How does that add anything to my post? I explained the source of the confusion, identified the actual location (which has a different name to the one the BBC reported) and linked to it on Google Street View
Dear Chris M, you're right- I don't think my post does add anything new to what you had identified and posted. I'm sorrry if I gave you the impression that I was in any way intending to contest/ rubbish/ play down your contribution. Perhaps I should have been clearer that I wa supporting/ reinforcing your posting. While seeing clearly your Streetview focused on the bridge sign and the location described, on running around and 'backng out' I saw the huge LOW BRIDGE sign which gave rise to my somewhat pithy observation regarding not being clear to some as the damaged brickwork so clearly demonstrates.
I'd assumed BrianW was referring to the enormous yellow LOW BRIDGE warning, lairy black/yellow hatching and both metric and imperial height warning triangles across the bridge apparently going unnoticed by some lorry drivers.
As a local, I'm pretty sure the road has never been called Harefield Road, certainly within the timespan of the railway line. The overbridge to the west is on Harvil Road, an old version of Harefield, so parallel roads effectively having the same name would be odd. The lorry problem is more likely to be down to the number of skip hire firms and slightly dodgy scrapyards in the area as well as a large waste disposal site, rather than HS 2. The possible "Harefield Road" name for the proposed Central line station (never built thanks to a World War followed by the Greenbelt) sounds more like a classic railway convention when the station was away from the target settlement than it actually being the road name.

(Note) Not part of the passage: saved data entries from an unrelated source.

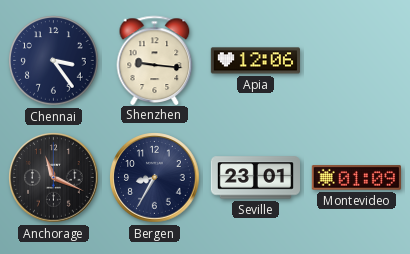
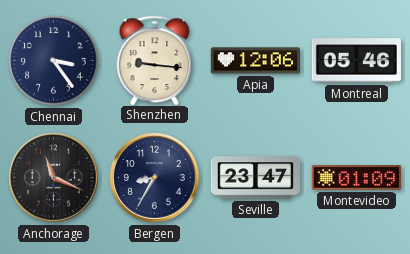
Montreal: none -> 05:46
Seville: 23:01 -> 23:47
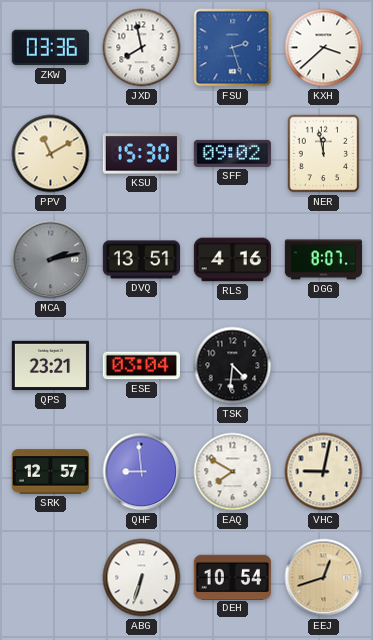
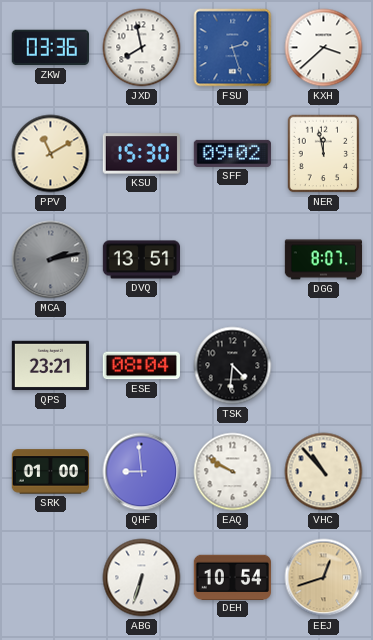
RLS: 4:16 -> none
ESE: 03:04 -> 08:04
SRK: 12:57 -> 01:00
EAQ: 7:50 -> 9:50
VHC: 9:02 -> 10:53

Thank you Ralph- that is what I was intending to convey.
Streetview gives me this for the bridge viewed for the other direction: clearer/ less clear?

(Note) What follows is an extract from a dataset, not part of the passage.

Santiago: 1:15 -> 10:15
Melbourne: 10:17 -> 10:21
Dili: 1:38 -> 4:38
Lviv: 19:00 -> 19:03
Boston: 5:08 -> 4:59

https://www.google.com/maps/@51.573...gJBOvCm29NOgG-339slQ!2e0!7i13312!8i6656?hl=en
To add here if I may, while writing ... I imagine that the proposed Central Line station would have been part of a plan to reach Uxbridge either at the then Uxbridge High Street station (or maybe as part of some grand scheme to amalgamate stations and lines in Uxbridge Town Centre focusing around the Met/Picadilly 'Tube' station, or York Road, or Fassnidge Park, or Vine Street?)

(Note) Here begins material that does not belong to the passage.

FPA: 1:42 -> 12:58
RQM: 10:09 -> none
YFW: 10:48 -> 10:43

I imagine 'Harefield Road' would have been a station name in the same sense as e.g. Bodmin Road or Uxbridge Road being not very close to Bodmin or Uxbridge; or Harefiled!
Also, there was (is?) a London Borough of Hillingdon (ex GLC?) 'tip' at Newyears Green, not far from the bridge in question, and probably much used by excessively large waste lorries:
https://hidden-london.com/gazetteer/newyears-green/
The road sign when approaching the unnamed Brakspear Road South (?) roundabout on Swakeleys Road from the A40 does show weight and height restrictions:
Find local businesses, view maps and get driving directions in Google Maps.
www.google.com
and from the Ickenham direction:
Find local businesses, view maps and get driving directions in Google Maps.
www.google.com
I don't recall significant signage at the Harefield end of Brakespear Road North warning of this low bridge ahead.
At the start of Harvil Road at Swakeleys Road roundabout on the B467 from the A40, there is a sign with a 7.5t limit:
https://www.google.com/maps/@51.563...cOLVOq0Klea_AhHkcgLg!2e0!7i16384!8i8192?hl=en
I observe however many an HGV on streetview at that roundabout, and flowers attached to a lamppost there, suggesting traffic dangers, maybe also related.
I seem to recall when I worked in Hillingdon's Architects Dept some 'confusions' regarding street namings across different maps of this area, but my recollection is not so good now. (I was the architect for a scheme of houses at the junction of Church Hill and Harvil Road. (Nicholas Brakespeare was the first English Pope)
It always seemed to me an area that was difficult to navigate, with roads narrow, twisting and turning, so very liable to have traffic taking unfamiliar and unclear routes, and esp difficult for heavy, wide or high vehicles. Hopefully the HS2 construction traffic is well-directed!